A Review on QbD-Driven Optimization of Lipid Nanoparticles for Oral Drug Delivery: From Framework to Formulation
Aulia Fikri Hidayat, Yoga Windhu Wardhana, Suwendar Suwendar, Ahmed Fouad Abdelwahab Mohammed, Safwat A. Mahmoud, Khaled M. Elamin, Nasrul Wathoni
Abstract
Oral administration is the most preferred route for drug delivery due to its convenience, non-invasiveness, and patient compliance. However, it is challenged by gastrointestinal barriers, enzymatic degradation, and first-pass metabolism, which reduce drug bioavailability. Lipid nanoparticles (LNPs), including solid lipid nanoparticles (SLNs) and nanostructured lipid carriers (NLCs), offer a promising strategy to overcome these limitations by enhancing drug stability, permeability, and absorption. The Quality by Design (QbD) framework provides a systematic approach for LNP development to ensure consistent product quality. By promoting process understanding and control, QbD not only supports scientific formulation development but also enhances industrial scalability by reducing the experimental workload, shortening the development time, and lowering the production costs.

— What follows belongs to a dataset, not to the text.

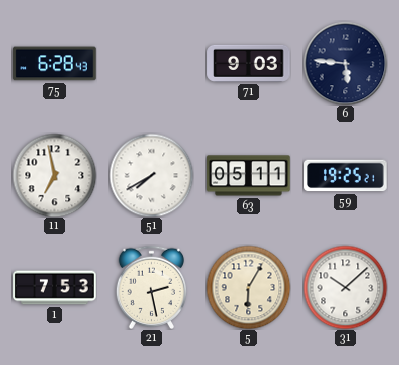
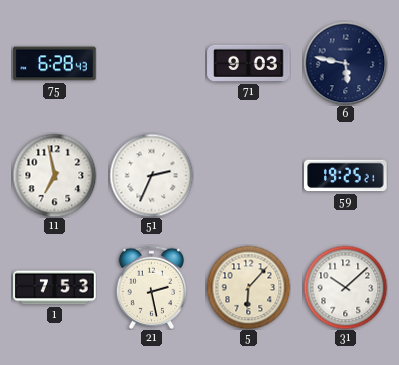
6: 5:46 -> 5:47
51: 7:40 -> 2:34
63: 05:11 -> none
5: 6:05 -> 6:07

This review highlights key QbD elements such as the quality target product profile (QTPP), critical quality attributes (CQAs), critical material attributes (CMAs), critical process parameters (CPPs), and design of experiments (DoE) and their roles in guiding formulation and process optimization. The effects of various CMAs and CPPs on the CQAs such as particle size, polydispersity index, encapsulation efficiency, zeta potential, and drug release are discussed. Furthermore, the in vitro, in vivo, and ex vivo performances of optimized LNPs were explored in detail. Overall, QbD offers a robust platform for the rational design and scalable production of high-quality lipid-based drug delivery systems for oral administration.